Monastery information
- Denomination: Serbian Orthodox
- Mother house: Visoki Dečani
- Diocese: Raška and Prizren

People
- Founder: Stefan Dečanski

Architecture
- Functional status: active
- Completion date: 14th century

Site
- Location: near Istok
- Coordinates: 42°46′51″N 20°30′02″E﻿ / ﻿42.7809°N 20.5005°E

= Gorioč Monastery =

Serbian Orthodox monastery near Istog, Kosovo

The Gorioč Monastery (Мaнастир Гориоч; Manastiri i Gorioçit) is a Serbian Orthodox Monastery in Kosovo, being a metohion (dependency) of the Visoki Dečani Monastery.
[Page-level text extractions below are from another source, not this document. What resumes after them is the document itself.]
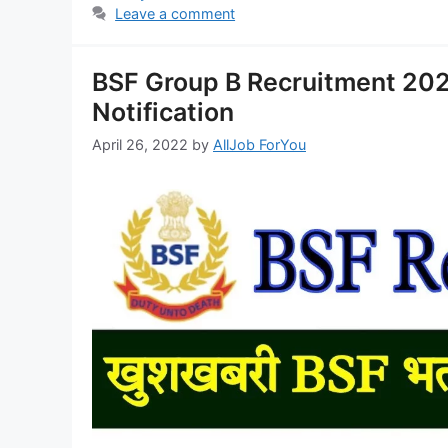
Leave a comment
BSF Group B Recruitment 2022
Notification
April 26, 2022
by
AllJob ForYou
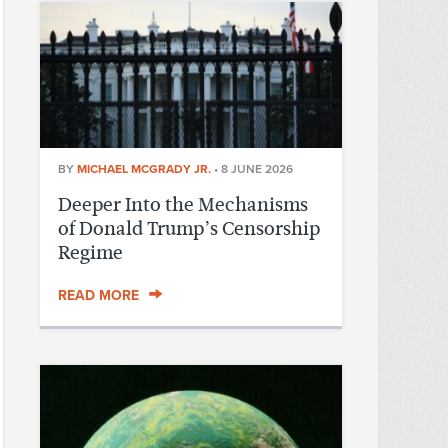
BY
MICHAEL MCGRADY JR.
•
8 JUNE 2026
Deeper Into the Mechanisms
of Donald Trump’s Censorship
Regime
READ MORE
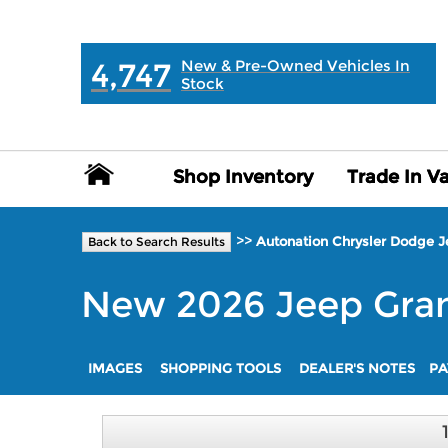
MAIN:
" "
4,747
New & Pre-Owned Vehicles In
Stock
Shop Inventory
Shop Inventory
Trade In V
Trade In V
>>
Autonation Chrysler Dodge 
Back to Search Results
New
2026
Jeep
Gra
IMAGES
SHOPPING TOOLS
DEALER'S NOTES
PA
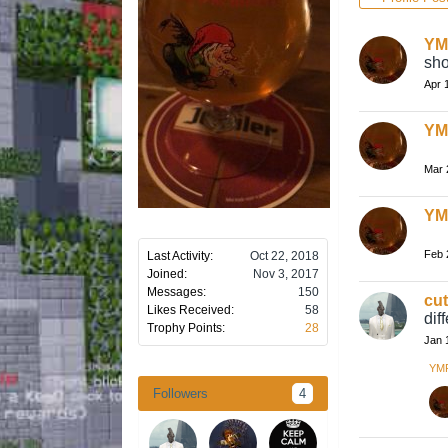
YM
sho
Apr 
YM
Mar 
YM
Feb 
Last Activity:
Oct 22, 2018
Joined:
Nov 3, 2017
Messages:
150
cu
Likes Received:
58
dif
Trophy Points:
28
Jan 
YM
Followers
4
By tradition it was founded in 14. c by Serbian King Stefan Dečanski, as a gift to St. Nicholas for the healing. Gorioč Monastery is situated on Bela Stena (White Rock), near Istok. Around Monastery church dedicated to St. Nicholas, there are dormitories for nuns and guests as well as bell tower, small economic buildings and fishpond.It depends on the eparchy of Ras-Prizren and appears on the list of cultural monuments of exceptional importance of the Republic of Serbia. The convent complex includes a church, dedicated to Saint Nicholas, a bell tower and the monks' refectory.

== Description ==

The Church of St. Nicholas dates from the 14th century and was restored in the 16th century, the 18th century and the beginning of the 20th century. It consists of a single nave and houses icons and frescoes painted in the 17th and 18th centuries1. The other buildings of the monastery, refectory, bell tower and fountain, are of later construction.

The monastery library housed precious manuscripts and books dating from the 14th and 15th centuries. In the middle of the 19th century, the Russian traveler Aleksandr Hilferding, who was also a historian and consul, brought some of them to Russia; they are now kept in the National Library of Saint Petersburg1.